Heureux serviteur !
19ème dimanche ordinaire
Sagesse 18, 6-9 ; Hébreux 11, 1-19 ; Luc12, 32-48
Plusieurs paroles et paraboles de Jésus utilisent l’image du serviteur, ou celle de l’intendant d’un domaine pour décrire la place, le rôle des disciples dans la communauté. C’est tantôt l’intendant fidèle, ou l’intendant malhonnête, ou celui qui court les rues et les places pour inviter au repas. C’est encore celui qui gère les biens du roi pendant son voyage à l’étranger etc. Il peut être utile de connaître le fonctionnement de la société du 1er siècle, afin de se faire une idée plus précise des rapports entre maîtres et serviteurs, entre maîtres et gestionnaires des biens de la propriété. Mas le texte par lui-même donne déjà bien des indices de ce que Jésus attend des disciples.

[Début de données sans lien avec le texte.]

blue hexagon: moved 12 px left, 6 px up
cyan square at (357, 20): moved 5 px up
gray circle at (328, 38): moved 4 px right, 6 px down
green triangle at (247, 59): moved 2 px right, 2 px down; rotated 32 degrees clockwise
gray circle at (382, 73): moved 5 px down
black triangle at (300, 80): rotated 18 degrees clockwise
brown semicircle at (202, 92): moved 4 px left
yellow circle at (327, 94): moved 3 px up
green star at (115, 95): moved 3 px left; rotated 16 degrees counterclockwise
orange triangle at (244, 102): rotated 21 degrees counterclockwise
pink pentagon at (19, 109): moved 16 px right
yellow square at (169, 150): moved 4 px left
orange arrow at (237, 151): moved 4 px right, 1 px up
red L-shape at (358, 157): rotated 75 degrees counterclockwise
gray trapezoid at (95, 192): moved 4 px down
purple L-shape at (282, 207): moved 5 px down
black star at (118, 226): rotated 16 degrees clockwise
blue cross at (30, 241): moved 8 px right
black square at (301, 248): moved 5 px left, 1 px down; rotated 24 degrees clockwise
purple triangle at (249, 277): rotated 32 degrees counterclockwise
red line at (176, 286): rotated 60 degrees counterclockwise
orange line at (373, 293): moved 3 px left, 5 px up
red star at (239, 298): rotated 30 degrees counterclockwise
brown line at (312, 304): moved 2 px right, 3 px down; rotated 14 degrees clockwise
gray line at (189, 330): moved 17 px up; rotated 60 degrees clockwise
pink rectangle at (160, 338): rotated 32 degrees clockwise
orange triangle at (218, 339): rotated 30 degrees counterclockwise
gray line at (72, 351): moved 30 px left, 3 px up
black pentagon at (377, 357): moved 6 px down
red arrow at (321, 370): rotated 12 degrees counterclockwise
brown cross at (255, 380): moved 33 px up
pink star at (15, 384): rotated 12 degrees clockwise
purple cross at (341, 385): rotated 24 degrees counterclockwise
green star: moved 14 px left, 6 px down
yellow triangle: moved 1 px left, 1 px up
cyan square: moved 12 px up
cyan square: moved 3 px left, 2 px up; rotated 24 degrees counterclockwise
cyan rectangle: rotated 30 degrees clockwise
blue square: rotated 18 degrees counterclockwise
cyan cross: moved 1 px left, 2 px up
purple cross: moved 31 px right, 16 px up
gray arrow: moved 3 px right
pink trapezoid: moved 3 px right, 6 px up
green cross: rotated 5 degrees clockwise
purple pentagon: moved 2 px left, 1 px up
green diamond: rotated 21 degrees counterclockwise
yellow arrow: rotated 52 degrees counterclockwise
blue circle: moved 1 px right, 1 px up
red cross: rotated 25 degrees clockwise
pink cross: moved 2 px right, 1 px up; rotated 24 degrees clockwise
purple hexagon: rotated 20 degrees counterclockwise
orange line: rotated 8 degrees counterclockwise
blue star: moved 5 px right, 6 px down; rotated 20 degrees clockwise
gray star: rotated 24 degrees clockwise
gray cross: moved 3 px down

Cela commence par l’affirmation d’une certaine distance à garder d’avec les biens, distance nécessaire pour avoir l’esprit libre. Chacun d’entre nous sait combien il est aujourd’hui conditionné par les hausses et les baisses en bourse, les taux de rendement, ou le coût du remboursement des emprunts. Comment avoir l’esprit libre quand on n’arrive pas à joindre les deux bouts, parce qu’on ne gagne que 510€ par mois ? Sois sans crainte, dit Jésus… Facile à dire, mais concrètement, comment faire si l’on n’a pas d’amis qui ont de quoi subvenir à ses besoins primaires ou ses besoins d’évasion ? Nous avons pu voir et entendre les vacanciers d’un jour qui, grâce au Secours catholique ou populaire, grâce à ATD quart-monde qui ont pu l’espace de quelques heures vivre en paix, loin des soucis quotidiens !
Mais l’évangile proposé ce jour n’en reste pas à développer la tranquillité d’esprit ; il provoque à bien autre chose. Il est une invitation pressante à œuvrer, 24h/24, pour le service de Jésus et de son royaume. Et pour aider à comprendre, Jésus précise : comme un maître -ou une maîtresse- de maison qui veille à ce que chacun ait sa part de pain, sa part de vie. Le serviteur dont parle Jésus est sobre, vigilant, actif à toute heure du jour et de la nuit. Bien sûr Jésus pousse le trait jusqu’aux limites du possible, comme en bien des paraboles. On voit bien ce qu’il attend de ses disciples :non pas quelques minutes ou une heure par semaine, mais une attitude constante pour que vienne le Royaume, comme on le prie dans le Notre Père.
Peut-être devrions-nous relire le commentaire que Jean-Paul II faisait des ouvriers envoyés à la vigne. C’était il y a vingt ans. La vigne, c’est le monde disait-il., après avoir dit son étonnement pour la foule des personnes, hommes et femmes que le Seigneur appelle et envoie. Commentant la parole « Allez, vous aussi à ma vigne », Jean-Paul II demande : « Examinez donc un peu,mes frères, votre mode de vie, et vérifiez bien si déjà vous êtes des ouvriers du Seigneur. Que chacun juge ce qu’il faut et se rende compte s’il travaille dans la vigne du Seigneur ». Il ne s’agit donc pas d’une spiritualité éthérée, hors des réalités humaines, mais bien d’être. Il évoque alors deux tentations, l’une qui serait de se désengager des responsabilités spécifiques au plan professionnel, social, économique, culturel et politique ; l’autre tentation est de légitimer l’injustifiable séparation entre la foi et la vie, entre l’accueil de l’évangile et l’action concrète dans les domaines temporels. (Les laïcs fidèles du Christ)
Qui peut dire que ces paroles sont d’un autre âge ? Cette parole de Jean-Paul II, rejoint la parole de Jésus pour qui l’attente doit être active, gérant les affaires quotidiennes et la distribution juste des biens de la propriété.